Studio su Lancet indica che la probabilità è tra il 24 e il 50% in meno. Ma il sottotipo BA5 è molto contagioso, quindi i numeri assoluti restano comunque preoccupanti. E le cause sono ancora un mistero

di Francesca Cerati

(MohamadFaizal - stock.adobe.com)

3' di lettura

La probabilità di sviluppare il Long Covid con Omicron è minore rispetto alla variante Delta: dal 24 al 50% in meno. È quanto emerge da una nuova analisi britannica pubblicata su Lancet che ha confrontato oltre 56mila pazienti (da dicembre 2021 a marzo 2022) con Omicron rispetto a oltre 41mila pazienti con Delta (da giugno a novembre 2021).
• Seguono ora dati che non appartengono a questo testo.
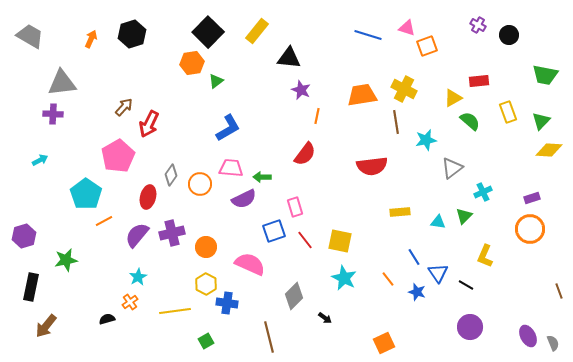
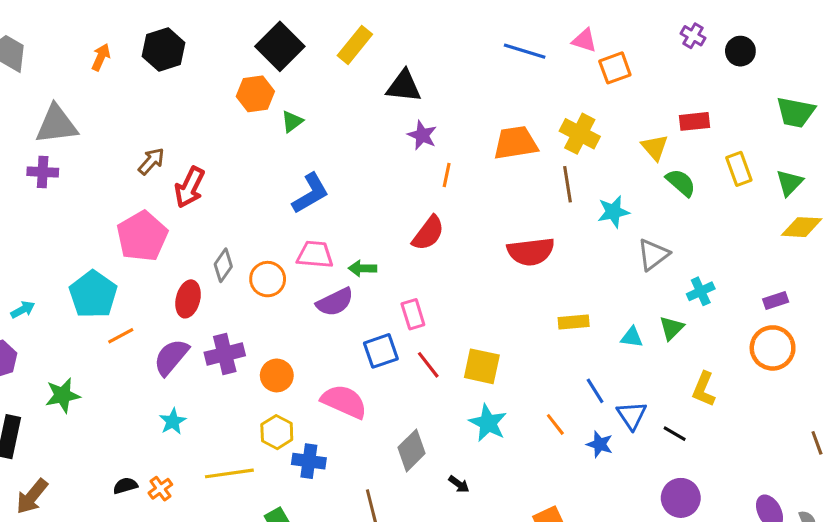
yellow triangle: (453, 98) -> (655, 147), turned -42
cyan arrow: (40, 160) -> (23, 310), moved
orange cross: (130, 302) -> (160, 489), moved

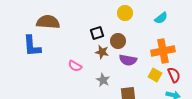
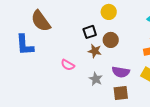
yellow circle: (125, 13) -> (109, 12), moved
brown semicircle: (48, 22) -> (41, 21), turned -130
purple semicircle: (128, 60) -> (121, 72), moved

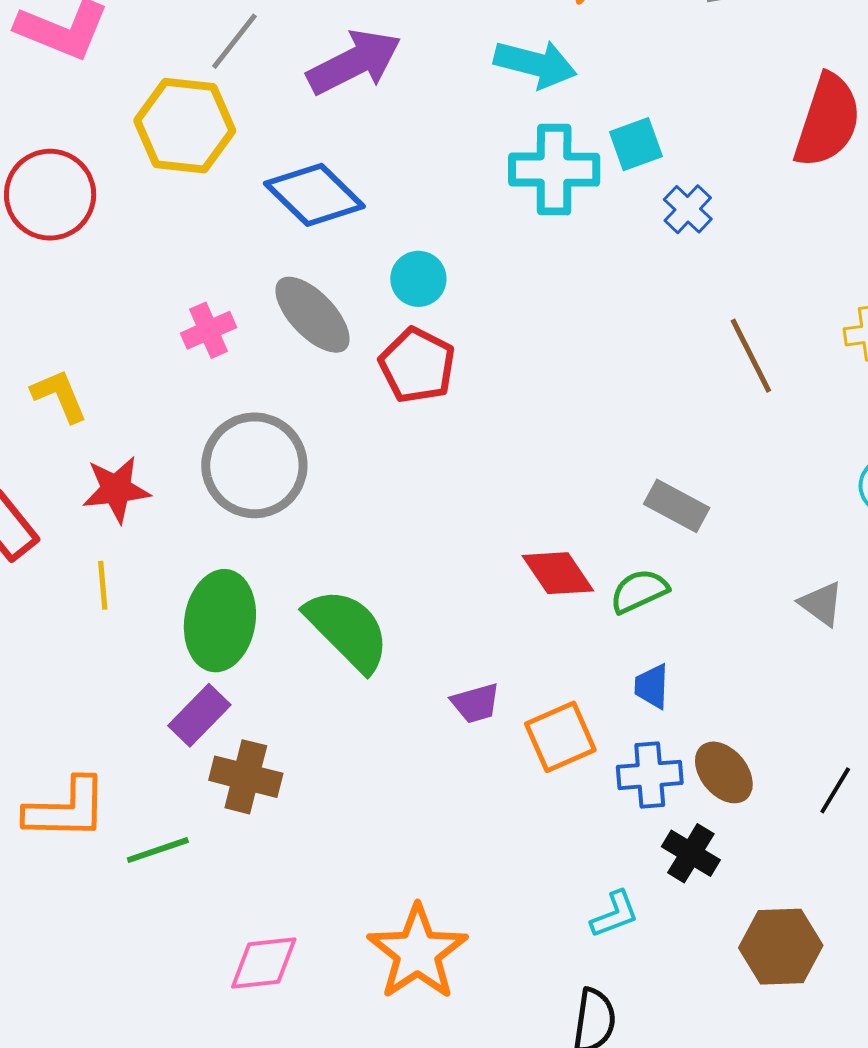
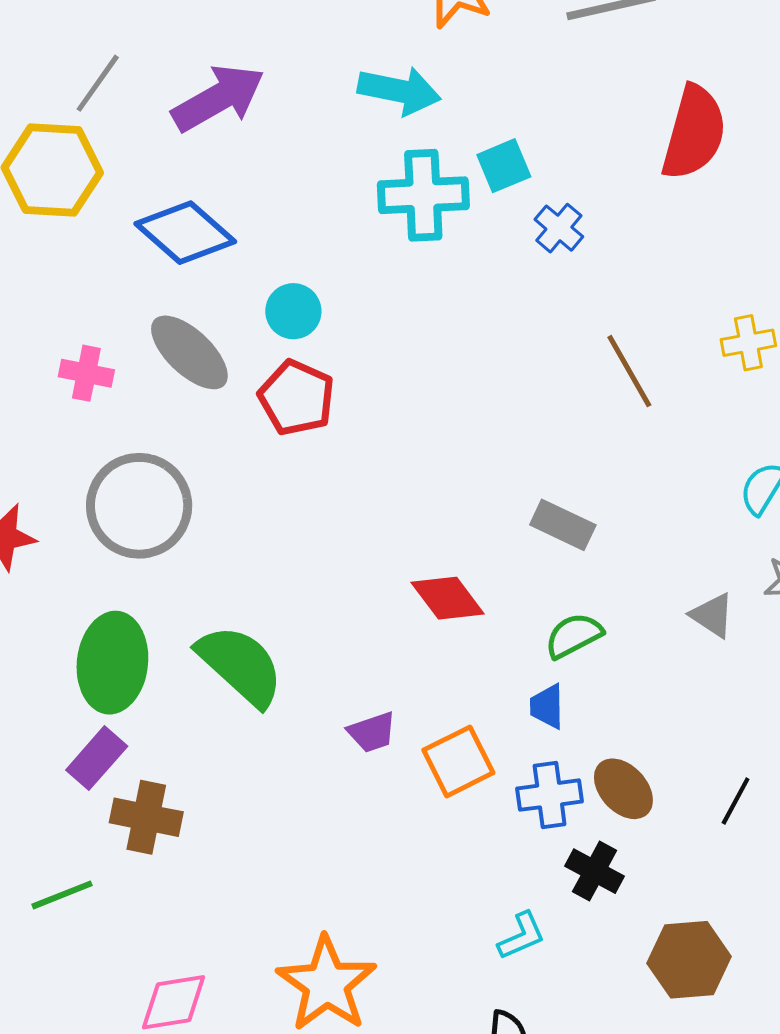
pink cross: (209, 330) -> (86, 373), turned 38
green semicircle: (639, 591) -> (574, 636), moved

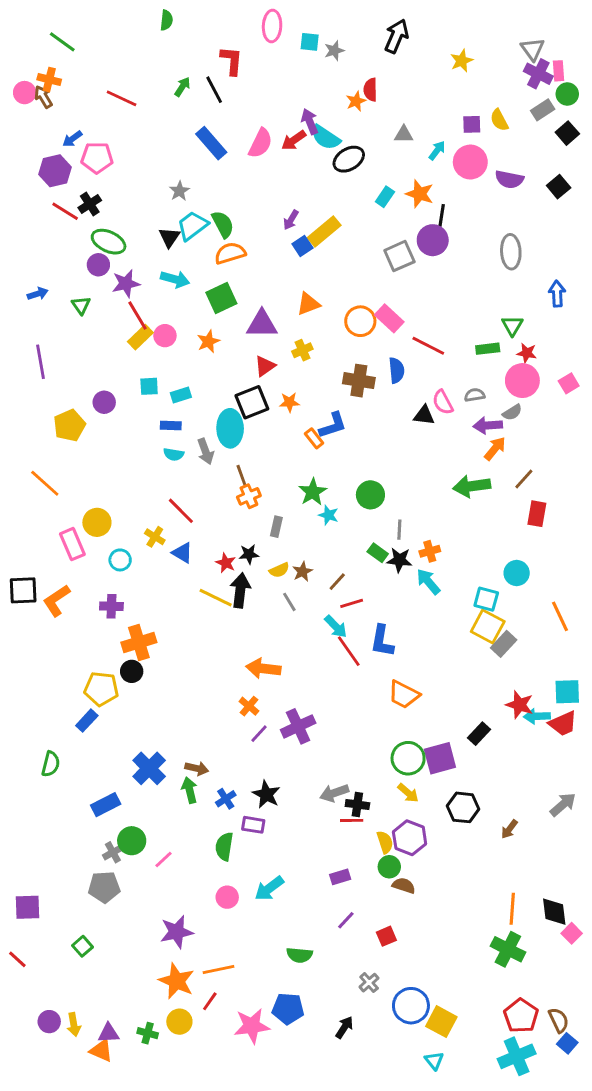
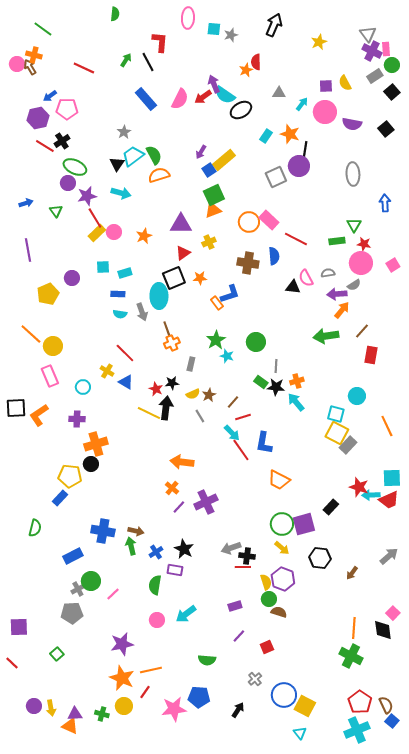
green square: (221, 298) -> (214, 195), moved
yellow circle: (97, 522) -> (53, 346), moved
blue cross: (149, 768) -> (103, 531), turned -35
pink square: (572, 933) -> (393, 613), moved

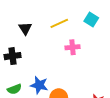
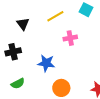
blue star: (39, 85) -> (46, 63), moved

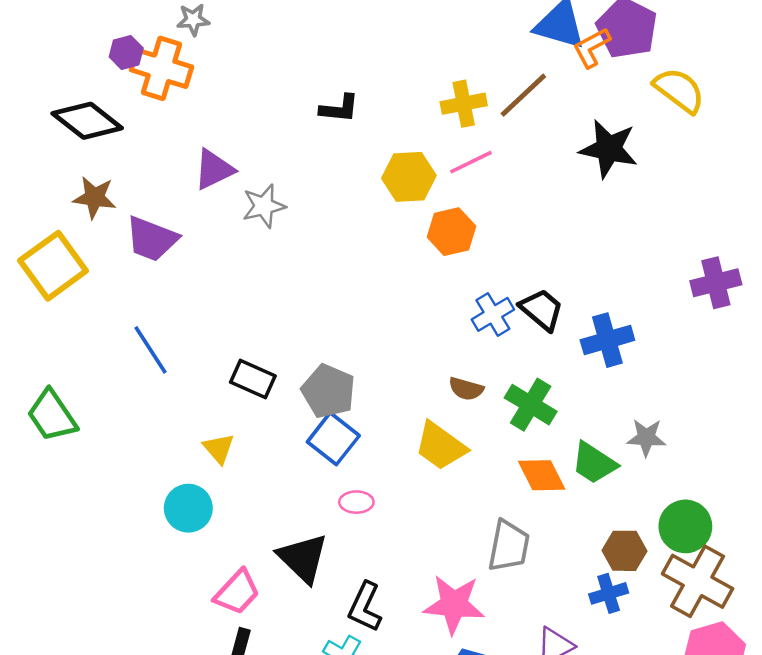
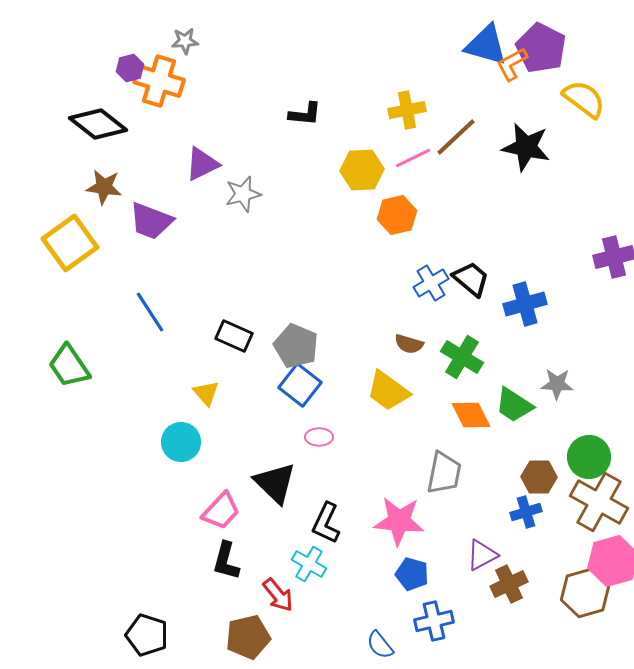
brown line: (523, 95) -> (456, 137), moved

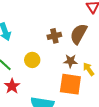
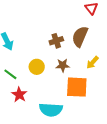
brown star: (70, 61) -> (63, 65), moved
yellow arrow: (89, 69) -> (93, 62), moved, turned -96

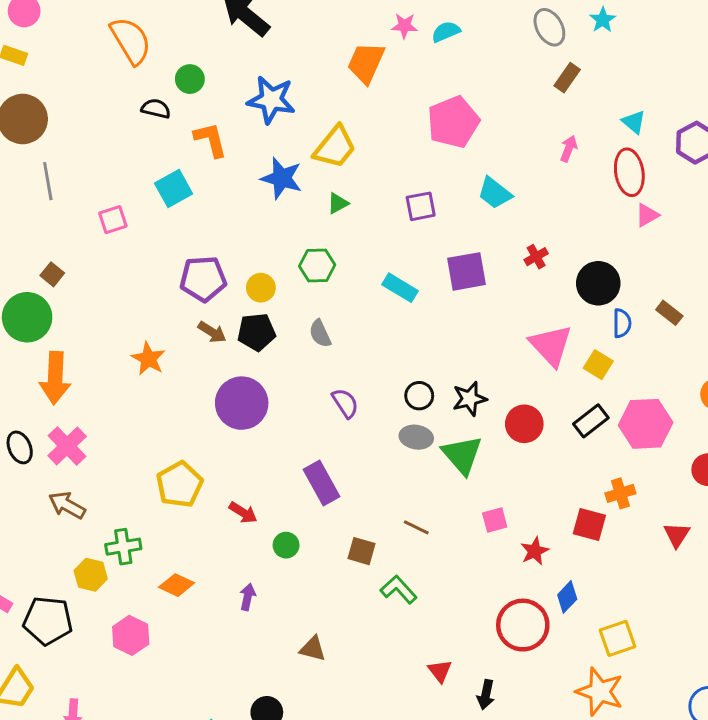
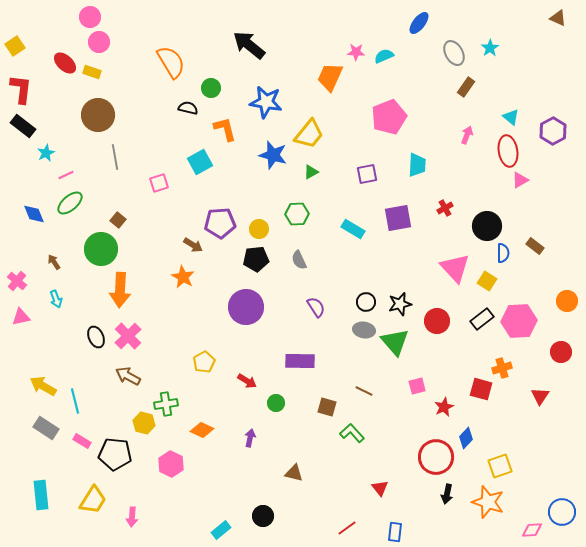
cyan trapezoid: (495, 193) -> (417, 165), turned -125
brown arrow: (212, 332) -> (193, 245), moved
purple rectangle: (322, 483) -> (300, 361), turned -60
yellow pentagon: (179, 484) -> (204, 362), size x0.7
black arrow: (486, 695) -> (447, 494), moved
I risultati: il 4,4% dei casi Omicron ha sviluppato il Covid lungo contro l 10,8% dei casi Delta. Detto questo, poichè l’ultima variante è molto più contagiosa, i numeri assoluti restano comunque preoccupanti perchè riguardano un gran numero di persone, al punto che nei prossimi anni potremmo trovarci di fronte a un’ondata di malattie croniche che si manifestano con difficoltà respiratorie, stanchezza opprimente, insufficienza renale o coaguli di sangue mortali. Una situazione che gli esperti hanno già definito un ”evento disabilitante di massa” di proporizioni storiche.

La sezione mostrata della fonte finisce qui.